Create estimators and pipeline
# Set random Seed
np.random.seed(10)
# Create estimators and pipeline
estimators = []
estimators.append(('standardize', StandardScaler()))
estimators.append(('mlp', KerasRegressor(build_fn=get_model, epochs=250, batch_size=20, verbose=2)))
pipeline = Pipeline(estimators)

Setting device session

with K.tf.device(DEVICE):
   #Set Session  K.set_session(K.tf.Session(config=K.tf.ConfigProto(allow_soft_placement=True, log_device_placement=True)))    
   #Fit Pipeline
   pipeline.fit(X_train.as_matrix(), y_train.as_matrix())
plot_model(get_model, to_file='model.png')    


Getting predictions
preds = pipeline.predict(X_test.as_matrix())

p_df = pd.DataFrame()
p_df['Prediction'] = preds
p_df['Actual'] = y_test.as_matrix()
p_df['Error'] = np.abs(p_df['Actual'] - p_df['Prediction'])
p_df['RPrediction'] = np.round(preds,2) 
p_df['RError'] = np.abs(p_df['Actual'] - p_df['RPrediction'])

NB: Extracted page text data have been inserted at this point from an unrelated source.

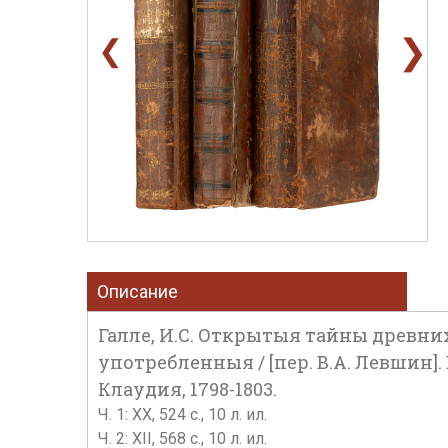
❯
❮
Описание
Галле, И.С. Открытыя тайны древни
употребленныя / [пер. В.А. Левшин]. В
Клаудия, 1798-1803.
Ч. 1: ХХ, 524 с., 10 л. ил.
Ч. 2: XII, 568 с., 10 л. ил.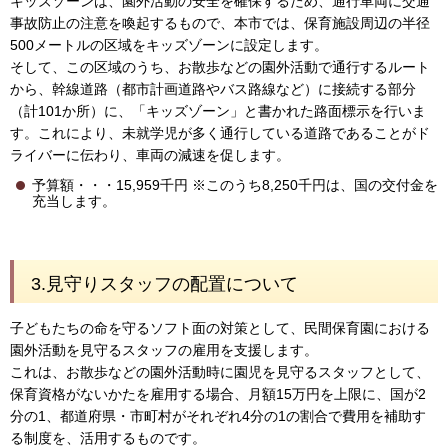
キッズゾーンは、園外活動の安全を確保するため、通行車両に交通
事故防止の注意を喚起するもので、本市では、保育施設周辺の半径
500メートルの区域をキッズゾーンに設定します。
そして、この区域のうち、お散歩などの園外活動で通行するルート
から、幹線道路（都市計画道路やバス路線など）に接続する部分
（計101か所）に、「キッズゾーン」と書かれた路面標示を行いま
す。これにより、未就学児が多く通行している道路であることがド
ライバーに伝わり、車両の減速を促します。
予算額・・・15,959千円 ※このうち8,250千円は、国の交付金を
充当します。
3.見守りスタッフの配置について
子どもたちの命を守るソフト面の対策として、民間保育園における
園外活動を見守るスタッフの雇用を支援します。
これは、お散歩などの園外活動時に園児を見守るスタッフとして、
保育資格がないかたを雇用する場合、月額15万円を上限に、国が2
分の1、都道府県・市町村がそれぞれ4分の1の割合で費用を補助す
る制度を、活用するものです。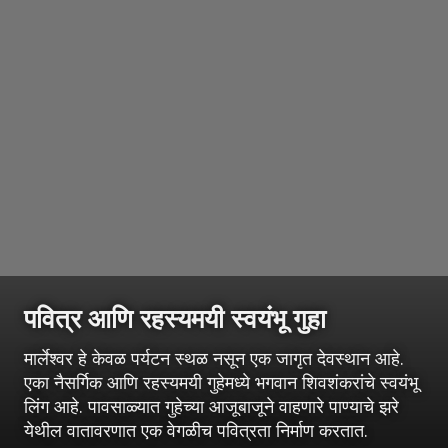
पवित्र आणि रहस्यमयी स्वयंभू गुहा
मार्लेश्वर हे केवळ पर्यटन स्थळ नसून एक जागृत देवस्थान आहे.
एका नैसर्गिक आणि रहस्यमयी गुहेमध्ये भगवान शिवशंकरांचे स्वयंभू
लिंग आहे. पावसाळ्यात गुहेच्या आजूबाजूने वाहणारे पाण्याचे झरे
येथील वातावरणात एक वेगळीच पवित्रता निर्माण करतात.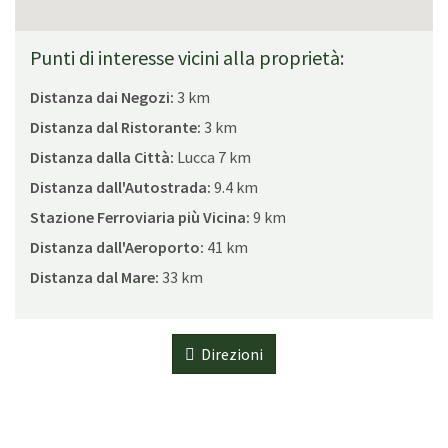
Punti di interesse vicini alla proprietà:
Distanza dai Negozi:
3 km
Distanza dal Ristorante:
3 km
Distanza dalla Città:
Lucca 7 km
Distanza dall'Autostrada:
9.4 km
Stazione Ferroviaria più Vicina:
9 km
Distanza dall'Aeroporto:
41 km
Distanza dal Mare:
33 km
Direzioni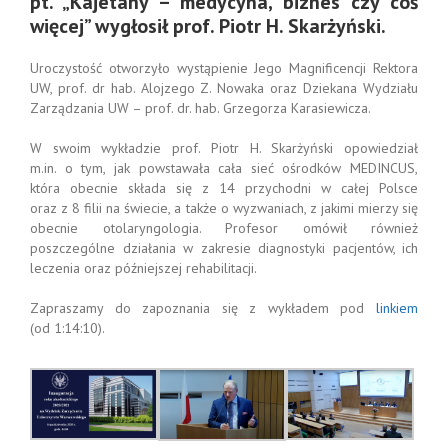
pt. „Kajetany – medycyna, biznes czy coś
więcej” wygłosił prof. Piotr H. Skarżyński.
Uroczystość otworzyło wystąpienie Jego Magnificencji Rektora
UW, prof. dr hab. Alojzego Z. Nowaka oraz Dziekana Wydziału
Zarządzania UW – prof. dr. hab. Grzegorza Karasiewicza.
W swoim wykładzie prof. Piotr H. Skarżyński opowiedział
m.in. o tym, jak powstawała cała sieć ośrodków MEDINCUS,
która obecnie składa się z 14 przychodni w całej Polsce
oraz z 8 filii na świecie, a także o wyzwaniach, z jakimi mierzy się
obecnie otolaryngologia. Profesor omówił również
poszczególne działania w zakresie diagnostyki pacjentów, ich
leczenia oraz późniejszej rehabilitacji.
Zapraszamy do zapoznania się z wykładem pod
linkiem
(od 1:14:10).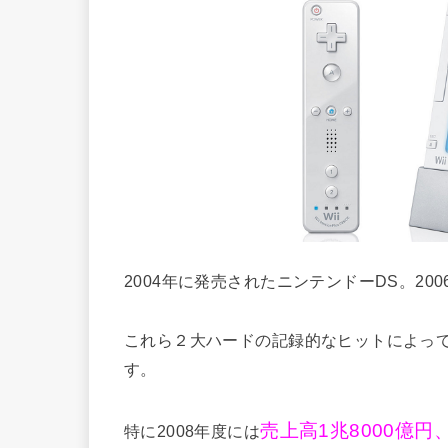
2004年に発売されたニンテンドーDS。200
これら２大ハードの記録的なヒットによっ
す。
売上高1兆8000億円
特に2008年度には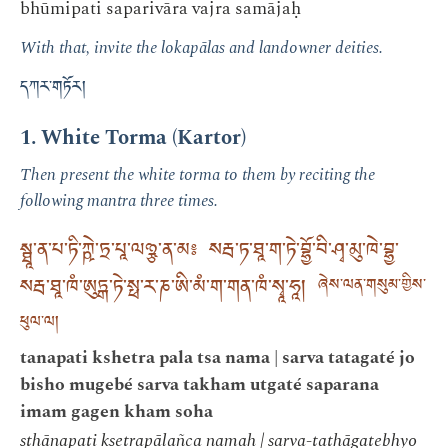
bhūmipati saparivāra vajra samājaḥ
With that, invite the lokapālas and landowner deities.
དཀར་གཏོར།
1. White Torma (Kartor)
Then present the white torma to them by reciting the
following mantra three times.
སྠཱ་ན་པ་ཏི་ཀྵེ་ཏྲ་པཱ་ལཉྩ་ན་མ༔ སརྦ་ཏ་ཐཱ་ག་ཏེ་བྷྱོ་བི་ཤྭ་མུ་ཁེ་བྷྱ་
སརྦ་ཐཱ་ཁཾ་ཨུཏྒ་ཏེ་སྥ་ར་ཎ་ཨི་མཾ་ག་གན་ཁཾ་སྭཱ་ཧཱ།
ཞེས་ལན་གསུམ་གྱིས་
ཕུལ་ལ།
tanapati kshetra pala tsa nama | sarva tatagaté jo
bisho mugebé sarva takham utgaté saparana
imam gagen kham soha
sthānapati kṣetrapālañca namaḥ | sarva-tathāgatebhyo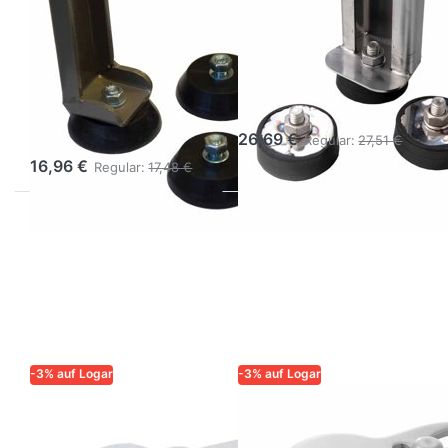
ZUVERLÄSSIGKEIT FÜR
ZUVERLÄSSIGKEIT FÜR
IMKER
IMKER
Gummifüsse für
Gummifüsse für
Honigschleuder
Honigschleuder
mit Schraube
M10 (3 Stück)
M8 (3 Stück)
26,69 €
Regular:
27,51 €
16,96 €
Regular:
17,48 €
-3% auf Logar
-3% auf Logar
LOGAR – QUALITÄT UND
LOGAR – QUALITÄT UND
ZUVERLÄSSIGKEIT FÜR
ZUVERLÄSSIGKEIT FÜR
IMKER
IMKER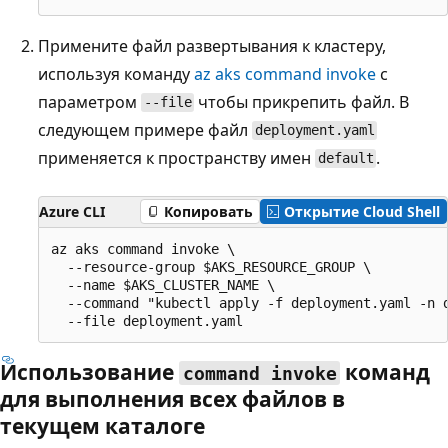
Примените файл развертывания к кластеру,
используя команду
az aks command invoke
с
параметром
чтобы прикрепить файл. В
--file
следующем примере файл
deployment.yaml
применяется к пространству имен
.
default
Azure CLI
Копировать
Открытие Cloud Shell
az aks command invoke \

  --resource-group $AKS_RESOURCE_GROUP \

  --name $AKS_CLUSTER_NAME \

  --command "kubectl apply -f deployment.yaml -n d
Использование
команд
command invoke
для выполнения всех файлов в
текущем каталоге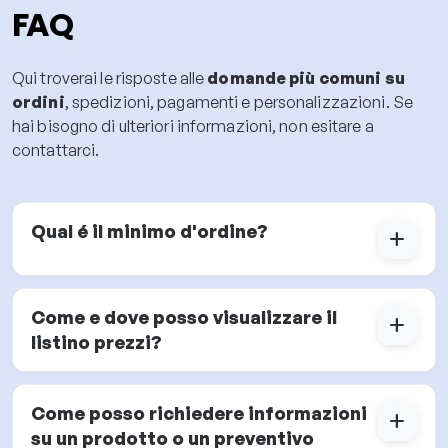
FAQ
Qui troverai le risposte alle
domande più comuni su
ordini
, spedizioni, pagamenti e personalizzazioni. Se
hai bisogno di ulteriori informazioni, non esitare a
contattarci.
Qual é il minimo d'ordine?
add
Come e dove posso visualizzare il
add
listino prezzi?
Come posso richiedere informazioni
add
su un prodotto o un preventivo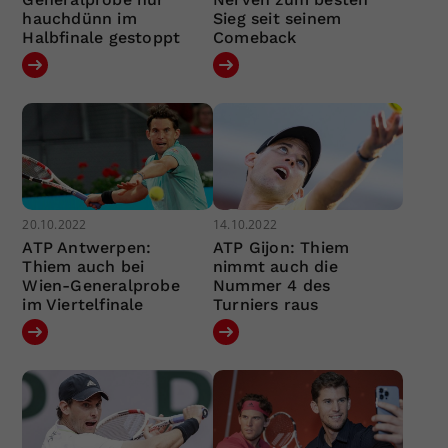
hauchdünn im
Sieg seit seinem
Halbfinale gestoppt
Comeback
20.10.2022
14.10.2022
ATP Antwerpen:
ATP Gijon: Thiem
Thiem auch bei
nimmt auch die
Wien-Generalprobe
Nummer 4 des
im Viertelfinale
Turniers raus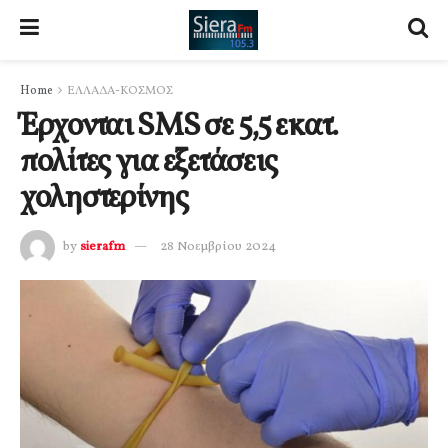
Home
ΕΛΛΑΔΑ-ΚΟΣΜΟΣ
Έρχονται SMS σε 5,5 εκατ.
πολίτες για εξετάσεις
χοληστερίνης
by
sierafm
28 Νοεμβρίου 2024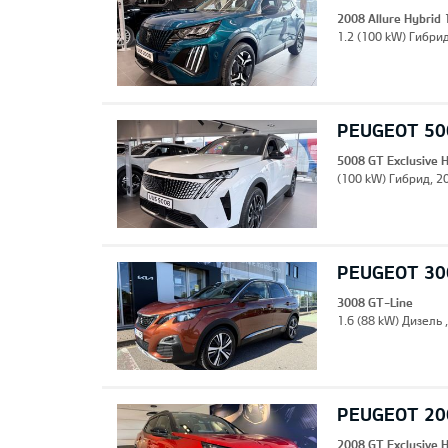
2008 Allure Hybrid
1.2 (100 kW) Гибрид
PEUGEOT 500
5008 GT Exclusive 
(100 kW) Гибрид, 20
PEUGEOT 30
3008 GT-Line
1.6 (88 kW) Дизель 
PEUGEOT 200
2008 GT Exclusive 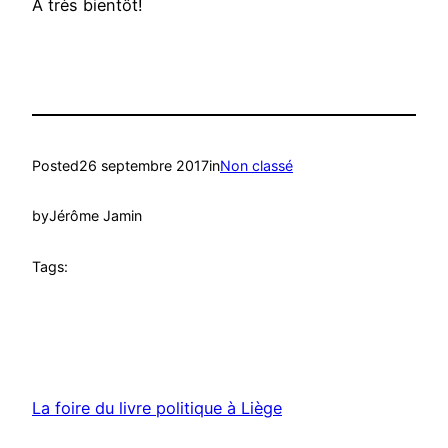
A très bientôt!
Posted
26 septembre 2017
in
Non classé
by
Jérôme Jamin
Tags:
La foire du livre politique à Liège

print(p_df['Error'].describe())

p_df

Output of predictions for viscosity (Goal between: 55 - 65)

Keras

Calculating mean
p_df['Actual'].mean()

Output: 52.35879017013232


Plotting errors

import matplotlib.pyplot as plt

plt.hist(p_df['Error'], bins=100)
plt.show()

Output chart:

Keras

Calculating Accuracy percentage
p_df['Error'].mean()/p_df['Actual'].mean()*100

Output: 0.7064380535244342

Other output attempts

Clustering

Keras

Corr-Pair Plot

Keras

ML Studio

Keras

About

Microsoft joined up with a multinational company in South Africa with a goal of incorporating smarter ways of creating high quality paper.